US

Anti-Government Group Leader Allegedly Behind Bombing Of Mosque Was Motivated By Hatred, Prosecutors Say

Screenshot/YouTube/Kare11

Marlo Safi Culture Reporter
Font Size:

Prosecutors said Monday that the leader of an anti-government group alleged to have bombed a Minneapolis mosque in 2017 was motivated by hatred, the Associated Press reported.

Michael Hari, 49, pleaded not guilty to multiple civil rights and hate crimes in the attack, which involved a pipe bomb being thrown through the window of Dar al-Farooq mosque during the morning of Aug. 5, 2017. Hari’s attorneys argue there is no forensic evidence showing that their client was at the mosque during the attack, according to the AP.

Prosecutors say Hari was using his “hatred to justify physical violence against his victims,” the AP reported. “This case is about hatred. It’s about prejudice,” prosecutor Allison Ethen said.

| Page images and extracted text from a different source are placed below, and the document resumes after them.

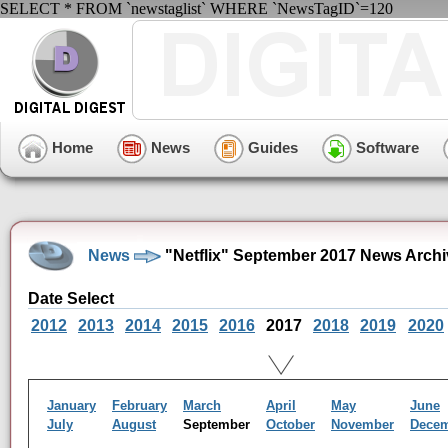
SELECT * FROM `newstaglist` WHERE `NewsTagID`=120
Home
News
Guides
Software
News
"Netflix" September 2017 News Archi
Date Select
2012
2013
2014
2015
2016
2017
2018
2019
2020
January
February
March
April
May
June
July
August
September
October
November
Dece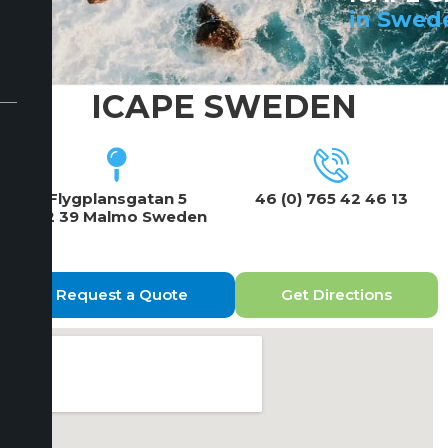
in Swed
ICAPE SWEDEN
Flygplansgatan 5
46 (0) 765 42 46 13
212 39 Malmo Sweden
Request a Quote
Get Directions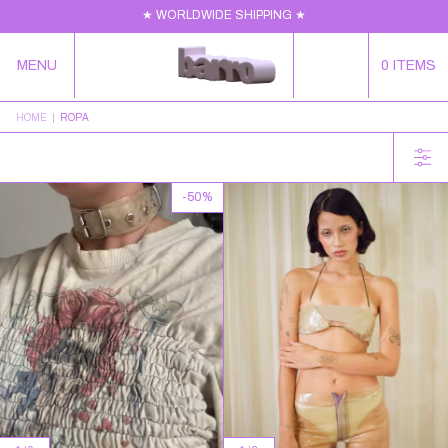
★ WORLDWIDE SHIPPING ★
MENU
0
ITEMS
HOME
|
ROPA
-
50
%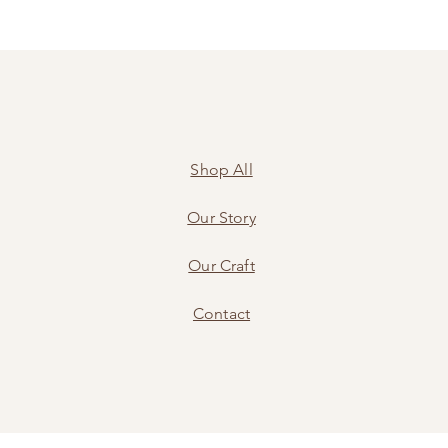
Shop All
Our Story
Our Craft
Contact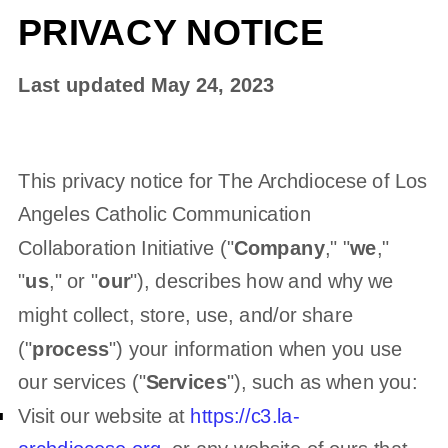
PRIVACY NOTICE
Last updated
May 24, 2023
This privacy notice for
The Archdiocese of Los
Angeles Catholic Communication
Collaboration Initiative
(
"
Company
," "
we
,"
"
us
," or "
our
"
), describes how and why we
might collect, store, use, and/or share
(
"
process
"
) your information when you use
our services (
"
Services
"
), such as when you:
Visit our website
at
https://c3.la-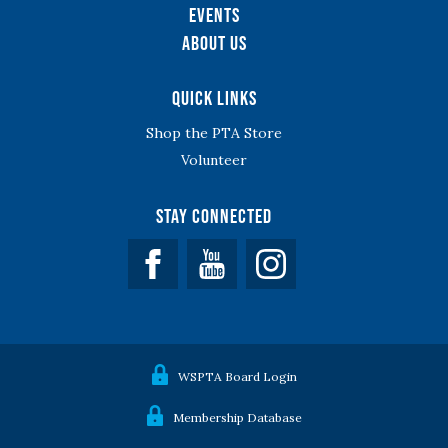
Events
About Us
Quick Links
Shop the PTA Store
Volunteer
Stay Connected
Facebook
YouTube
WSPTA Board Login
Membership Database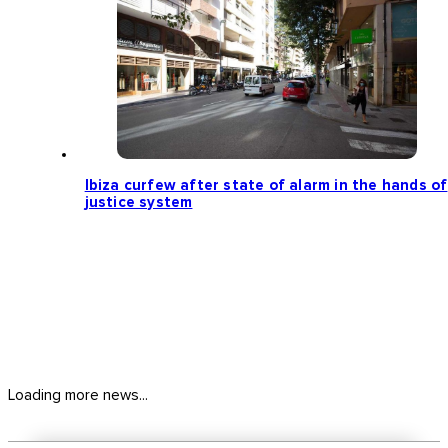
Ibiza curfew after state of alarm in the hands of
justice system
Loading more news...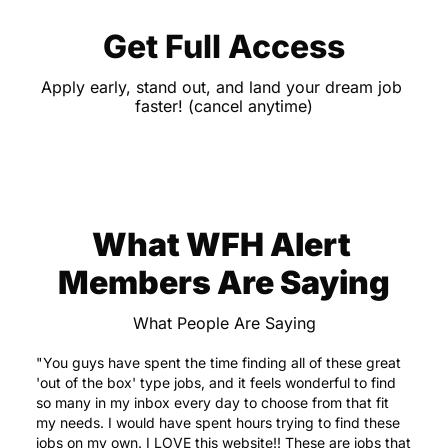
Get Full Access
Apply early, stand out, and land your dream job 
faster! (cancel anytime)
What WFH Alert 
Members Are Saying
What People Are Saying
"You guys have spent the time finding all of these great 
'out of the box' type jobs, and it feels wonderful to find 
so many in my inbox every day to choose from that fit 
my needs. I would have spent hours trying to find these 
jobs on my own. I LOVE this website!! These are jobs that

Mohamed Omar, the executive director of the mosque, said during his testimony Monday that he “thought he was having a nightmare” during the attack, according to the AP.

Among the charges are damaging property because of its religious character, forcibly obstructing the free exercise of religious beliefs, conspiracy to commit felonies with fire and explosives, using a destructive device in a crime of violence, and possessing an unregistered destructive device.

The small blast broke a window and set an imam’s office on fire in the Dar Al Farooq mosque. None of the worshippers inside the building were injured. Minnesota Gov. Mark Dayton called the attack “an act of terrorism” in the day following the incident. (RELATED: Gov Declares Minnesota Islamic Center Explosion Was ‘An Act Of Terrorism’)

After a seven-month investigation, authorities were led to a rural community about 120 miles south of Chicago in Clarence, Illinois, where Hari and his co-defendants live, according to the AP.

Hari was allegedly the mastermind of the attack, prosecutors say, and is the leader of the White Rabbits, an anti-government group based in central Illinois. Hari allegedly chose to carry out the attack at the Minneapolis mosque because it was far enough away from his hometown. The mosque had received media attention prior to the attack when multiple young people who had worshipped there traveled to Syria to join ISIS, although no mosque leaders were ever accused of wrongdoing, the AP reported. 

James Becker, Hari’s attorney, argued that the government’s attempts to prove Hari’s guilt were without a reasonable doubt, and that prosecutors had no meaningful forensic evidence tying Hari to the attack. Becker also said that his client’s co-defendants Joe Morris and Michael McWhorter had inconsistencies in their testimony.

Prosecutors said that Hari led the White Rabbits in a campaign of bombings, home invasions, and armed robberies, and the mosque was the group’s first target, the AP reported Nov. 1. Hari and his co-defendants were also charged in a failed attack on an abortion clinic in Nov. 2017, and took part in a home invasion and armed robberies of two Walmarts in Illinois.

Prior to his 2018 arrest, Hari had posted multiple anti-government monologues to YouTube under the screen name “Illinois Patriot.” Days before his arrest, he said FBI and local police were terrorizing the town where he lived, and called on “freedom-loving people everywhere to come and help us,” according to the AP.

“The detonation of that bomb shattered the Dar Al-Farooq community,” Ethen said. “That bomb forever and irrevocably changed their right to freely exercise their religion in America.”